**Data for this task:**
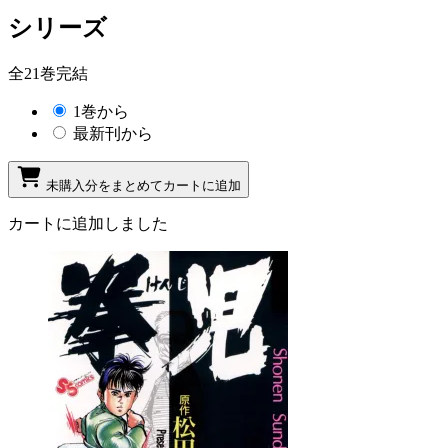
シリーズ
全21巻完結
1巻から
最新刊から
未購入分をまとめてカートに追加
カートに追加しました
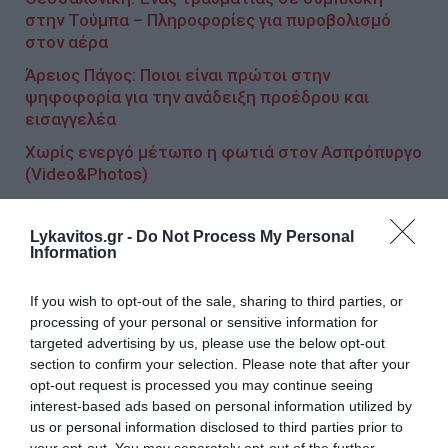
στην Τούμπα – Πληροφορίες για πυροβολισμό
στον αέρα
Άρειος Πάγος: Ποιοι είναι πρώτοι στην
ψηφοφορία για την ανάδειξη προέδρου και
εισαγγελέα
Χωρίς ενεργό μέτωπο η φωτιά στον Ασπρόπυργο
(Video&Photos)
Lykavitos.gr -
Do Not Process My Personal
Ακολουθήστε το Lykavitos.gr
Information
στο Google News
και μάθετε πρώτοι όλες τις
If you wish to opt-out of the sale, sharing to third parties, or
processing of your personal or sensitive information for
ειδήσεις
targeted advertising by us, please use the below opt-out
section to confirm your selection. Please note that after your
opt-out request is processed you may continue seeing
interest-based ads based on personal information utilized by
us or personal information disclosed to third parties prior to
Ροή ειδήσεων
your opt-out. You may separately opt-out of the further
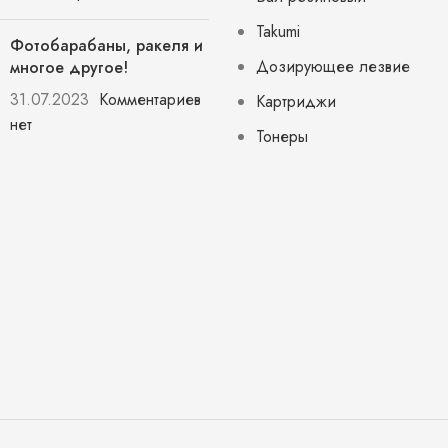
Takumi
Фотобарабаны, ракеля и
Дозирующее лезвие
многое другое!
31.07.2023
Комментариев
Картриджи
нет
Тонеры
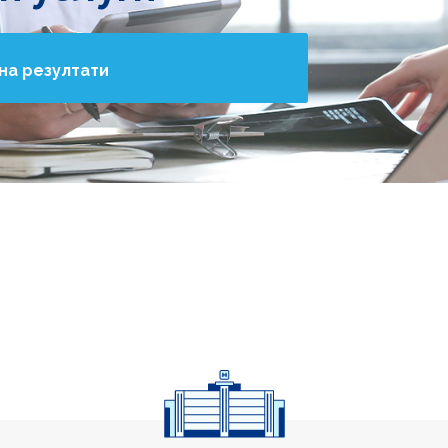
на резултати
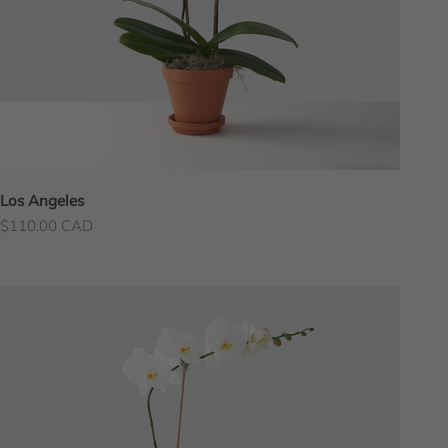
Los Angeles
Prix de vente
$110.00 CAD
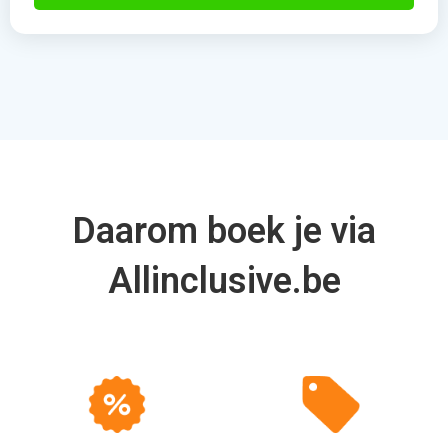
Daarom boek je via
Allinclusive.be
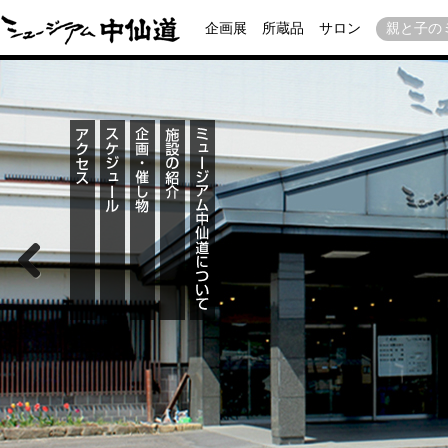
企画展
所蔵品
サロン
親と子の
Previous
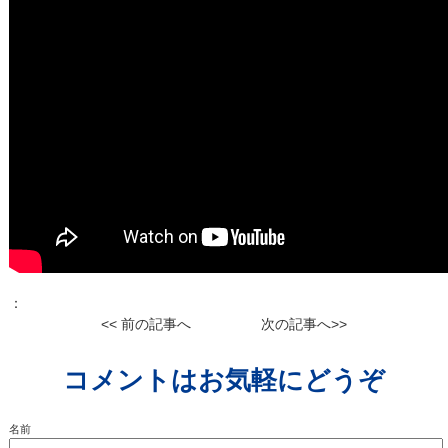
：
<< 前の記事へ
次の記事へ>>
コメントはお気軽にどうぞ
名前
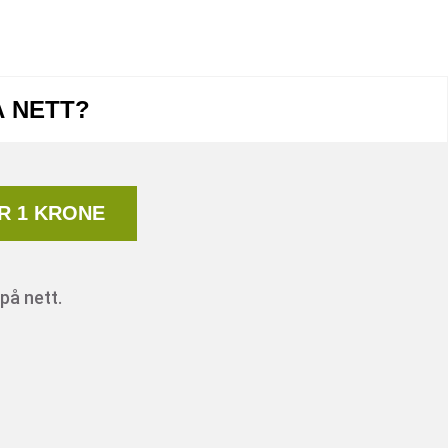
Å NETT?
R 1 KRONE
på nett.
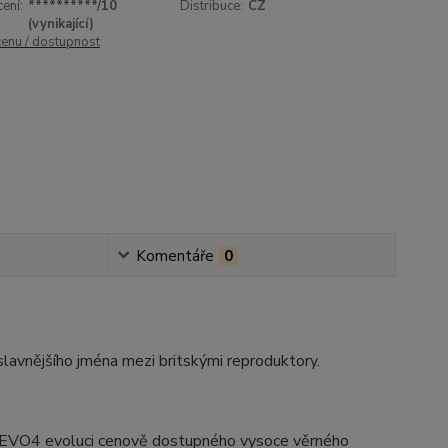
ení:
**********/10
Distribuce:
CZ
(vynikající)
cenu / dostupnost
Komentáře
0
lavnějšího jména mezi britskými reproduktory.
e EVO4 evoluci cenově dostupného vysoce věrného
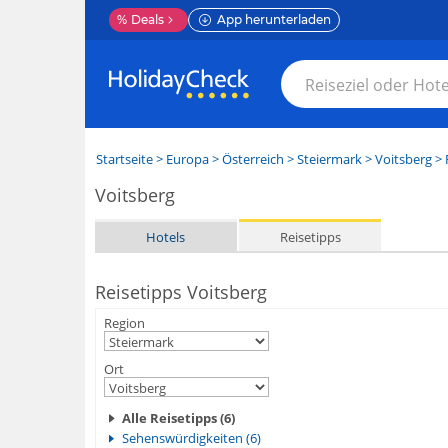
%
Deals
App herunterladen
Startseite
>
Europa
>
Österreich
>
Steiermark
>
Voitsberg
> 
Voitsberg
Hotels
Reisetipps
Reisetipps Voitsberg
Region
Ort
Alle Reisetipps (6)
Sehenswürdigkeiten (6)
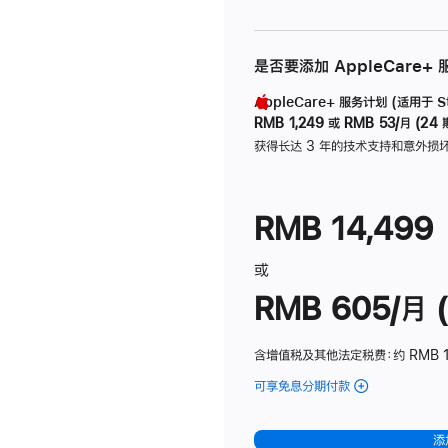
是否要添加 AppleCare+
AppleCare+ 服务计划 (适用于 Stu
RMB 1,249
或
RMB 53/月 (24 
获得长达 3 年的技术支持和意外损
RMB 14,499
或
RMB 605/月 (
含增值税及其他法定税费
：约 RMB 1
可享免息分期付款
(Studio
Display
-
添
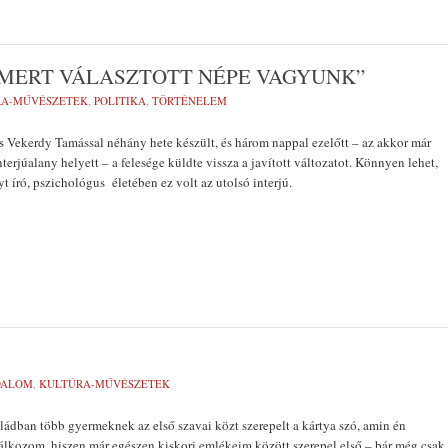
, MERT VÁLASZTOTT NÉPE VAGYUNK”
RA-MŰVÉSZETEK
,
POLITIKA
,
TÖRTÉNELEM
s Vekerdy Tamással néhány hete készült, és három nappal ezelőtt – az akkor már
erjúalany helyett – a felesége küldte vissza a javított változatot. Könnyen lehet,
t író, pszichológus életében ez volt az utolsó interjú.
DALOM
,
KULTÚRA-MŰVÉSZETEK
ádban több gyermeknek az első szavai közt szerepelt a kártya szó, amin én
lkozom, hiszen már egészen kiskori emlékeim között szerepel első – bár még csak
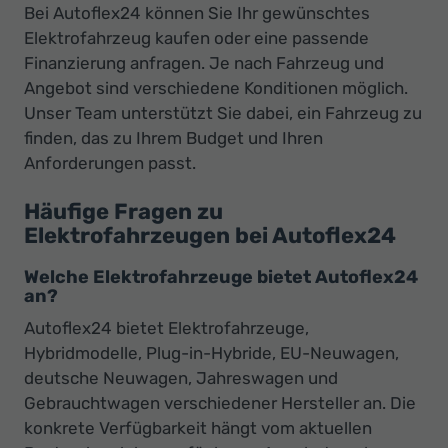
Bei Autoflex24 können Sie Ihr gewünschtes
Elektrofahrzeug kaufen oder eine passende
Finanzierung anfragen. Je nach Fahrzeug und
Angebot sind verschiedene Konditionen möglich.
Unser Team unterstützt Sie dabei, ein Fahrzeug zu
finden, das zu Ihrem Budget und Ihren
Anforderungen passt.
Häufige Fragen zu
Elektrofahrzeugen bei Autoflex24
Welche Elektrofahrzeuge bietet Autoflex24
an?
Autoflex24 bietet Elektrofahrzeuge,
Hybridmodelle, Plug-in-Hybride, EU-Neuwagen,
deutsche Neuwagen, Jahreswagen und
Gebrauchtwagen verschiedener Hersteller an. Die
konkrete Verfügbarkeit hängt vom aktuellen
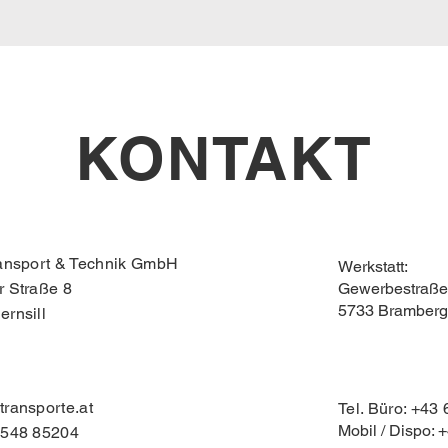
KONTAKT
ransport & Technik GmbH
Werkstatt:
r Straße 8
Gewerbestraße
5733 Bramberg
ernsill
transporte.at
Tel. Büro: +43
Mobil / Dispo:
6548 85204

**Instructions to follow:** Wherever the string "third" occurs in the records, copy the line it is in.

**Solution for this exercise:**
If you wish to opt-out of the sale, sharing to third parties, or
us or personal information disclosed to third parties prior to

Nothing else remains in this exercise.